Fringe charities face bleak future

One in three charities that deal with less popular causes such as mental illness or the rehabilitation of young offenders believe they have a "poor to average" chance of surviving the next few years.

A study by Capital One Bank shows that shrinking lottery funding means smaller charities that work with unpopular causes rely almost exclusively on income from government and local councils, putting them at the mercy of those funders that cherry-pick causes to suit a particular political end.

Phil Humes, business development director at drugs charity North East Council on Addictions, blamed the decline on a "fad culture", where causes dip in and out of favour with the public.

"For a time we reaped the benefits of the political spotlight when both the Government and the opposition wanted to be seen to be acting on drugs issues," he said. "This has been swiftly replaced by the feeling that they've ticked this box and no longer need to apply the same momentum. Unfortunately life just doesn't work like that."

Lack of public support, difficulty in recruiting volunteers and problems finding corporate partners willing to provide financial or practical help, are also contributing to the feeling of pessimism.

The research shows that 12 per cent of 'social fringe' charities are making staff redundant, while 8 per cent are trying to move to cheaper accommodation. Of the 100 charities surveyed, 84 did not receive any support from companies, and 56 found it difficult to recruit volunteers.

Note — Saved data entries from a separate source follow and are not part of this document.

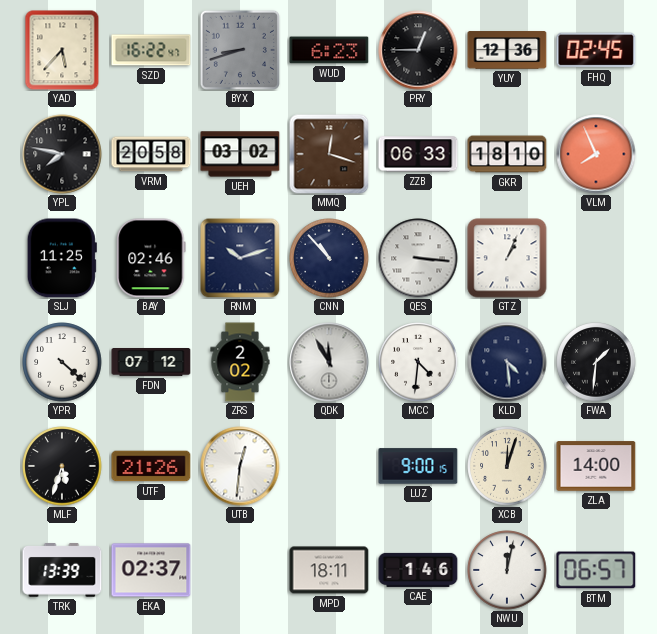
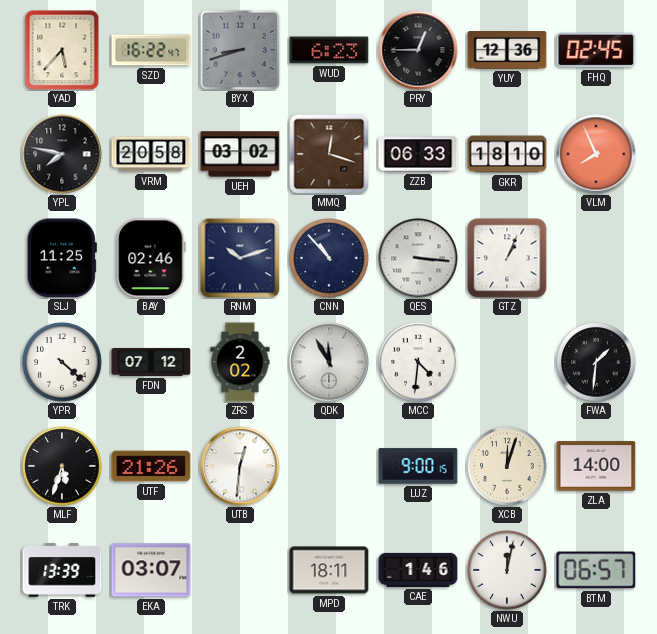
KLD: 4:29 -> none
EKA: 02:37 -> 03:07
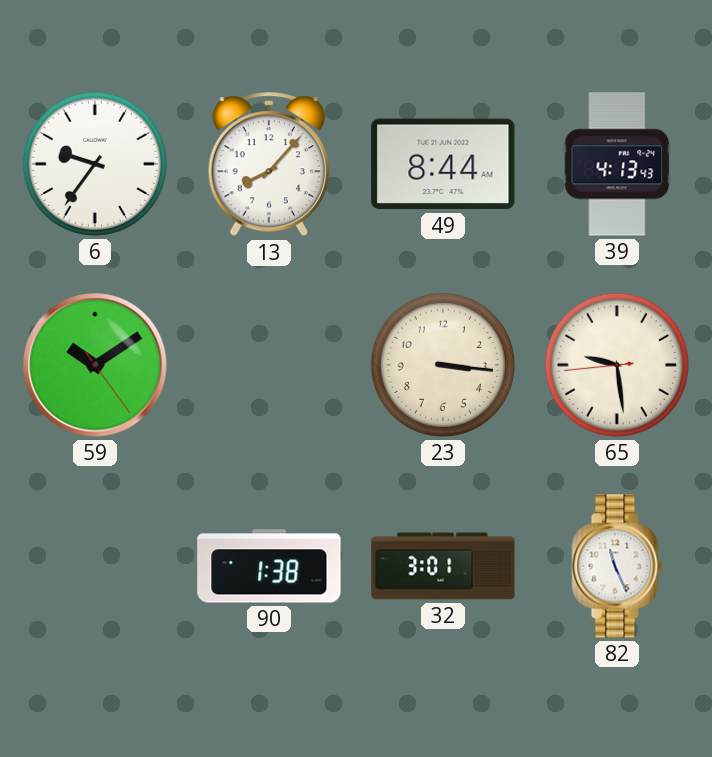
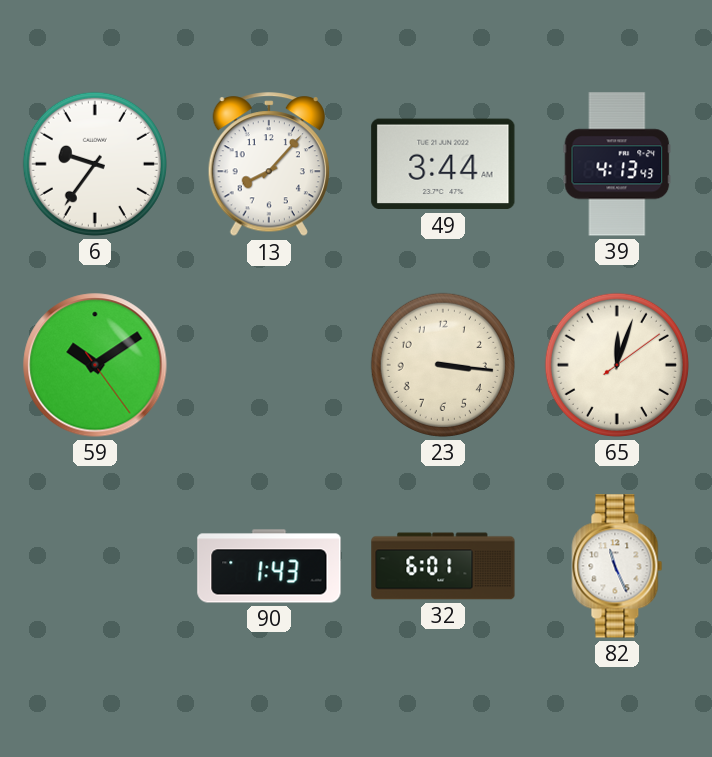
49: 8:44 -> 3:44
65: 9:28 -> 12:03
90: 1:38 -> 1:43
32: 3:01 -> 6:01
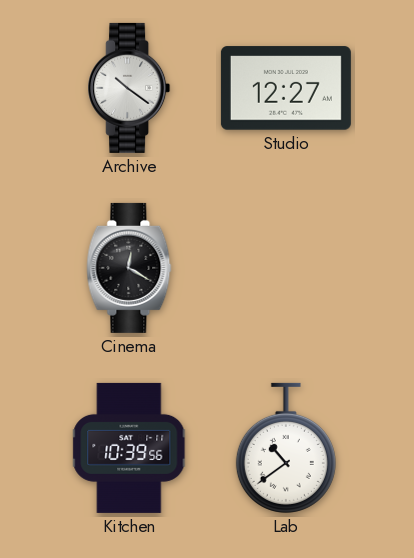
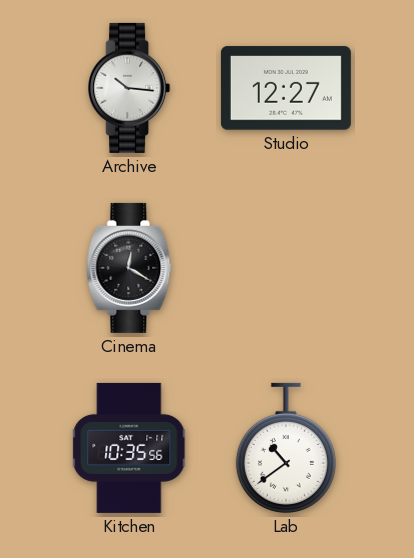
Archive: 10:21 -> 10:16
Kitchen: 10:39 -> 10:35
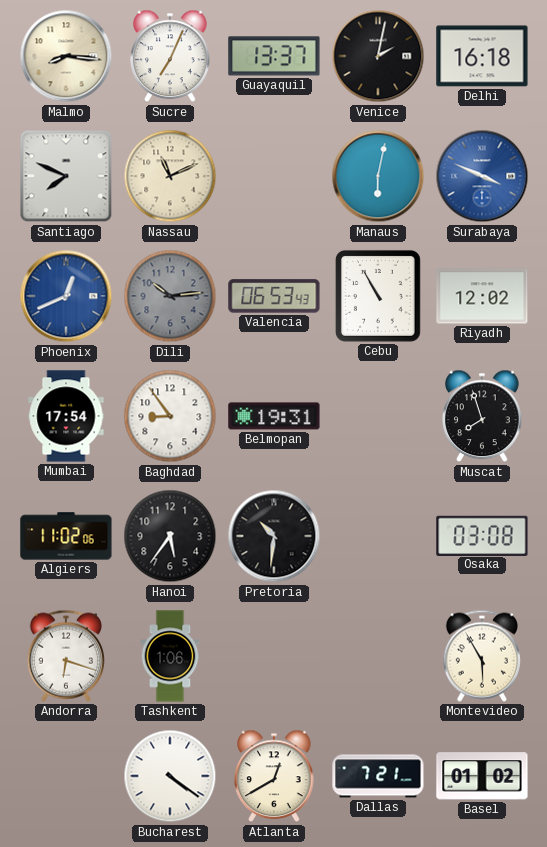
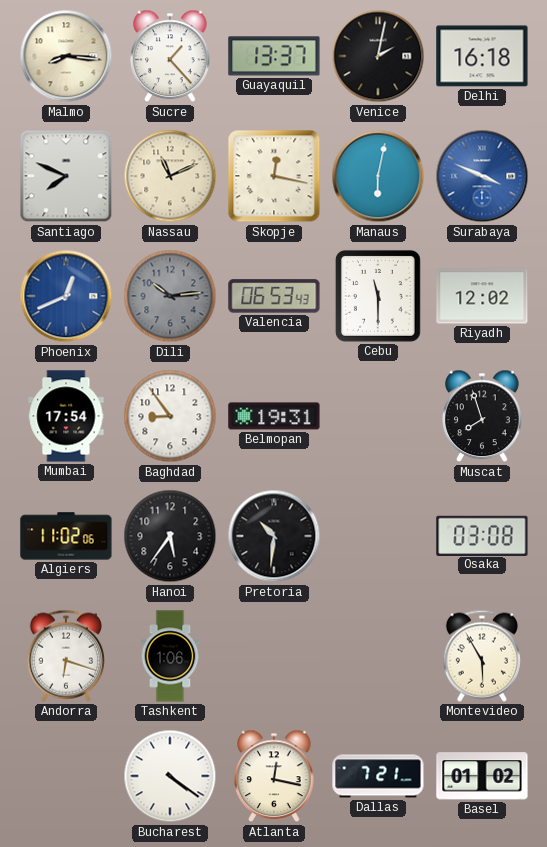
Sucre: 7:04 -> 1:23
Skopje: none -> 12:17
Cebu: 10:55 -> 11:30
Atlanta: 12:40 -> 12:17
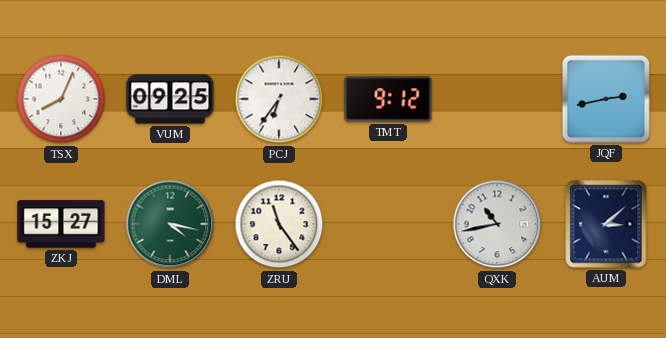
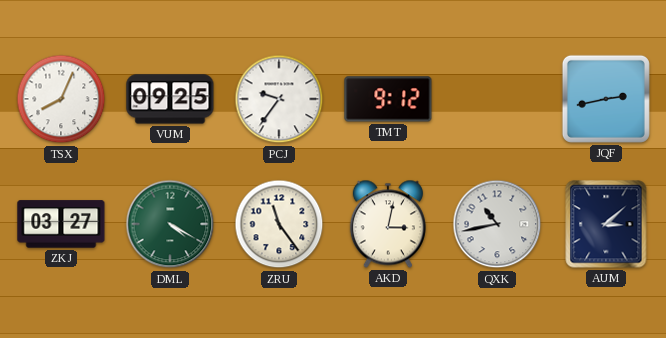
PCJ: 6:36 -> 9:36
ZKJ: 15:27 -> 03:27
DML: 4:17 -> 4:20
AKD: none -> 3:02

Humes also blamed the target-led demands of funders for the financial problems faced by smaller charities.

"Unfortunately, we can't tell our drug users that they have to be clean in two months because that's when we need to meet our targets," said Humes.

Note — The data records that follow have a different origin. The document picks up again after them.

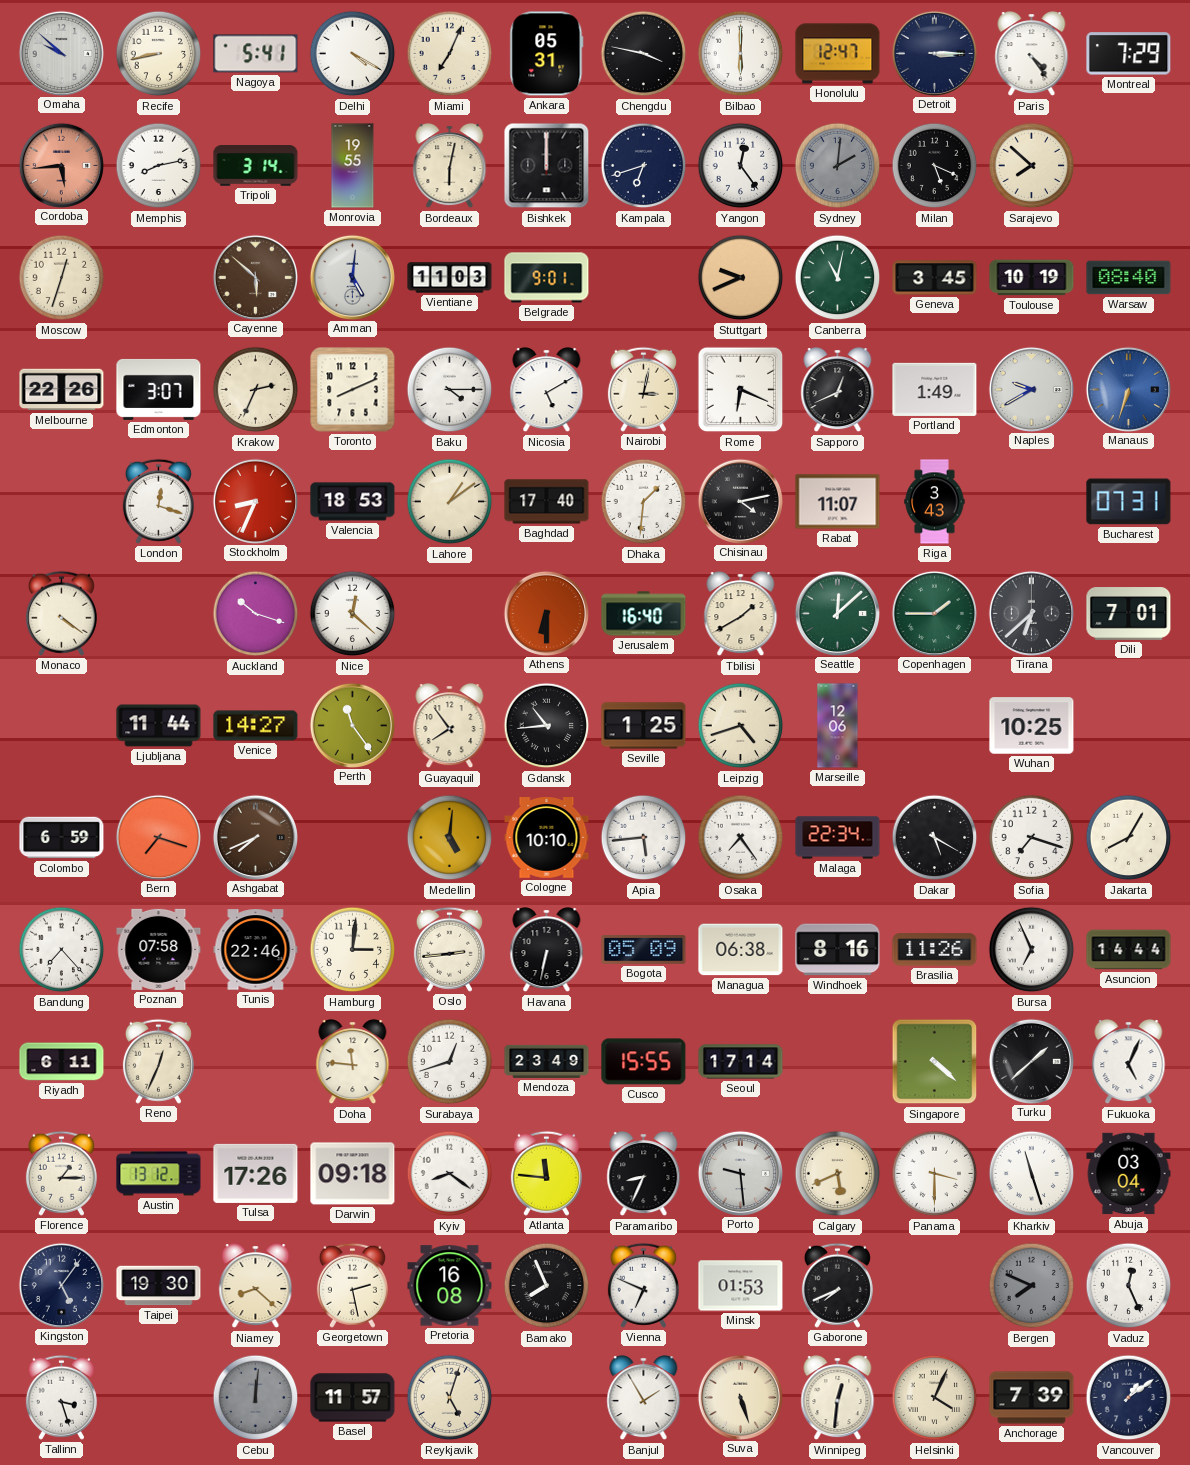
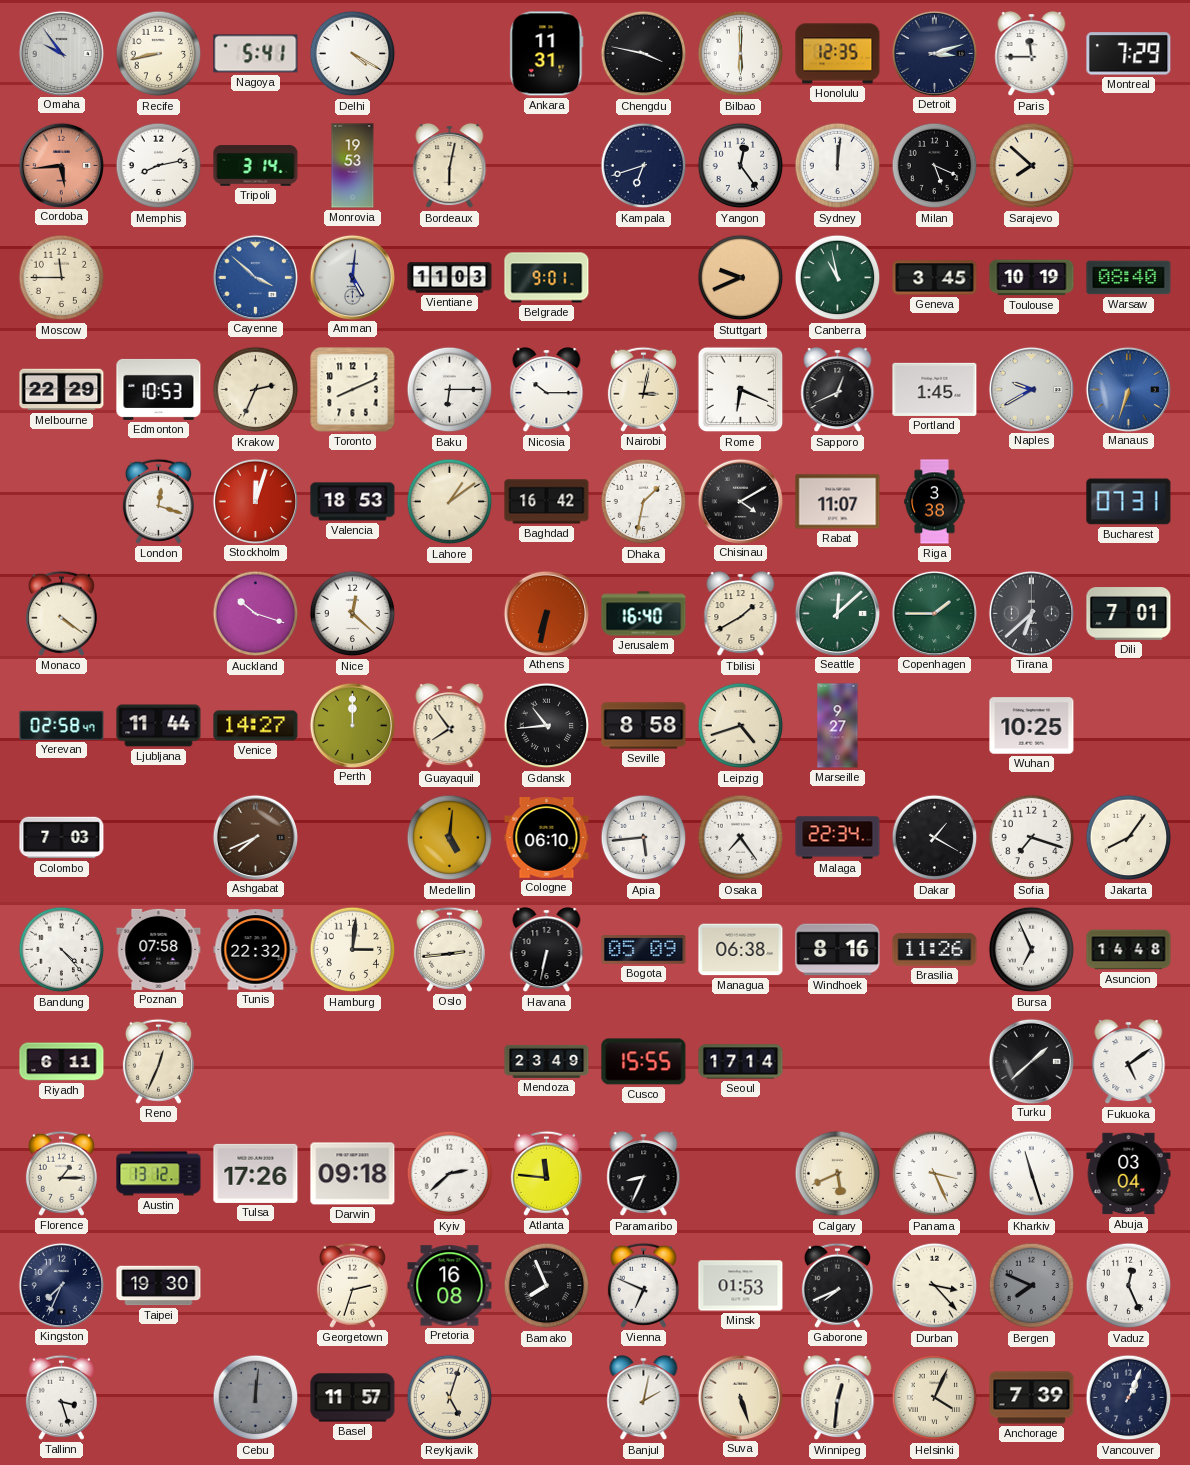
Omaha: 9:52 -> 9:54
Miami: 7:04 -> none
Ankara: 05:31 -> 11:31
Honolulu: 12:47 -> 12:35
Detroit: 3:15 -> 3:12
Paris: 4:24 -> 11:45
Monrovia: 19:55 -> 19:53
Bishkek: 12:00 -> none
Sydney: 2:01 -> 12:01
Sydney dial: grey -> white
Moscow: 12:33 -> 11:45
Cayenne: 5:52 -> 3:52
Cayenne dial: brown -> blue
Canberra: 11:02 -> 10:58
Melbourne: 22:26 -> 22:29
Edmonton: 3:07 -> 10:53
Baku: 4:15 -> 6:15
Nicosia: 5:10 -> 10:15
Portland: 1:49 -> 1:45
Stockholm: 8:34 -> 12:03
Baghdad: 17:40 -> 16:42
Dhaka: 1:31 -> 1:32
Chisinau: 4:13 -> 4:10
Riga: 3:43 -> 3:38
Athens: 6:30 -> 6:32
Yerevan: none -> 02:58
Perth: 11:24 -> 12:00
Seville: 1:25 -> 8:58
Marseille: 12:06 -> 9:27
Colombo: 6:59 -> 7:03
Bern: 7:18 -> none
Cologne: 10:10 -> 06:10
Dakar: 5:20 -> 1:20
Jakarta: 8:05 -> 8:06
Bandung: 7:23 -> 4:23
Tunis: 22:46 -> 22:32
Asuncion: 14:44 -> 14:48
Doha: 11:46 -> none
Surabaya: 12:42 -> none
Singapore: 4:22 -> none
Fukuoka: 5:04 -> 5:09
Kyiv: 8:21 -> 2:38
Porto: 9:29 -> none
Panama: 3:30 -> 3:26
Kingston: 5:06 -> 7:34
Niamey: 8:22 -> none
Georgetown: 2:28 -> 2:33
Durban: none -> 3:23
Banjul: 1:55 -> 2:02
Vancouver: 1:09 -> 1:04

"The current approach means that we're expected to become increasingly professional without any acknowledgement of the increase in resources that this requires."

Susan Johnson, projects director at Prostitute Outreach Workers, said funders must start to acknowledge the value of smaller charities working with controversial causes.

"Charities like us are the only ones that provide help to people others prefer to ignore," she said. "Projects like ours have to be given the space to operate in a more holistic way if we're to make an impact and, at the moment, we're almost being forced to lie on grant forms if we want to continue operating services that really benefit those most in need."

Chris Stalker, head of campaigns at NCVO, agreed that social fringe charities must be supported.

"One of the greatest attributes of the voluntary sector is its ability to support the most marginalised people in society, often in the hardest-to-reach communities," he said. "For this reason it is extremely important that public sector funders, National Lottery distribution boards and CSR managers do not further jeopardise the most vulnerable in our society by only supporting those good causes which enjoy celebrity endorsement, political support and national recognition."